A good apology has four parts, and most apologies contain only two of them. The missing parts are the ones that do the actual work.
The two parts that usually appear: acknowledgment of the fact of the harm ("I'm sorry that happened") and some expression of regret ("I feel bad about it"). These are necessary but not sufficient. They're about the apologizer's state — what they noticed, what they feel.
The two parts that often don't appear: genuine understanding of the specific harm caused ("I understand that this made you feel dismissed at a moment when you needed to feel heard") and some indication of what will be different ("I'm going to do X to prevent this happening again").

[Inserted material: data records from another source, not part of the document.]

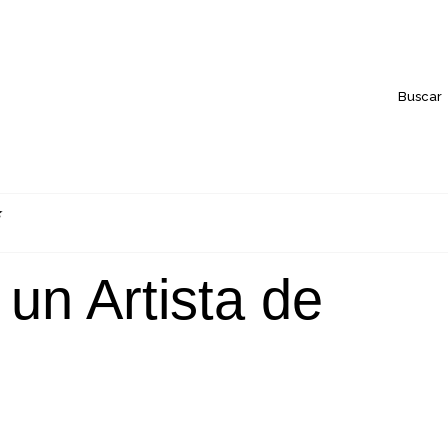
Buscar
un Artista de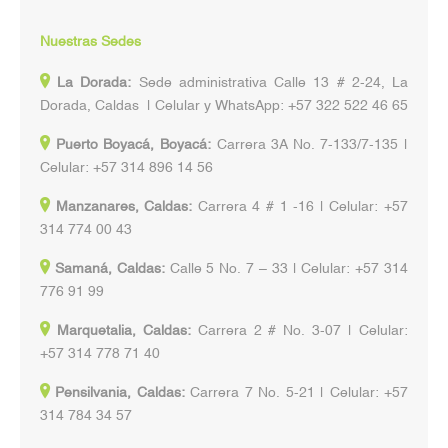
Nuestras Sedes
La Dorada:
Sede administrativa Calle 13 # 2-24, La
Dorada, Caldas | Celular y WhatsApp: +57 322 522 46 65
Puerto Boyacá, Boyacá:
Carrera 3A No. 7-133/7-135 |
Celular: +57 314 896 14 56
Manzanares, Caldas:
Carrera 4 # 1 -16 | Celular: +57
314 774 00 43
Samaná, Caldas:
Calle 5 No. 7 – 33 | Celular: +57 314
776 91 99
Marquetalia, Caldas:
Carrera 2 # No. 3-07 | Celular:
+57 314 778 71 40
Pensilvania, Caldas:
Carrera 7 No. 5-21 | Celular: +57
314 784 34 57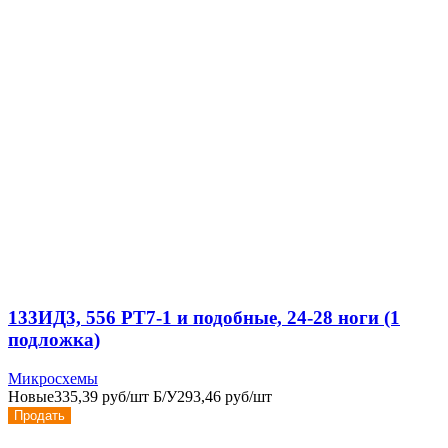
133ИД3, 556 РТ7-1 и подобные, 24-28 ноги (1
подложка)
Микросхемы
Новые
335,39 руб/шт
Б/У
293,46 руб/шт
Продать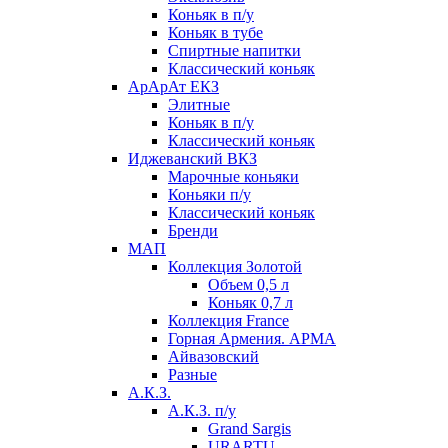
Коньяк в п/у
Коньяк в тубе
Спиртные напитки
Классический коньяк
АрАрАт ЕКЗ
Элитные
Коньяк в п/у
Классический коньяк
Иджеванский ВКЗ
Марочные коньяки
Коньяки п/у
Классический коньяк
Бренди
МАП
Коллекция Золотой
Объем 0,5 л
Коньяк 0,7 л
Коллекция France
Горная Армения. АРМА
Айвазовский
Разные
А.К.З.
А.К.З. п/у
Grand Sargis
URARTU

These are about the relationship and the future — what you now understand, and what you're committing to.
The missing parts are harder to produce because they require real knowledge and real commitment, not just acknowledgment. To say specifically how you harmed someone, you have to understand their perspective well enough to describe it accurately. To commit to a change, you have to believe you can make it, which requires some honesty about why the thing went wrong in the first place.
What I notice in email: the requests for apologies that come in are almost always requests for the full four-part structure, even when only two parts are explicitly requested. Someone who says "I just want an acknowledgment" usually means they want all four parts — especially the understanding of the specific harm. The two they omit from the request are often the two they most need.
The structural analysis doesn't make apologies easier to give. But it does make it easier to recognize which part of an apology someone received and which part they were still waiting for.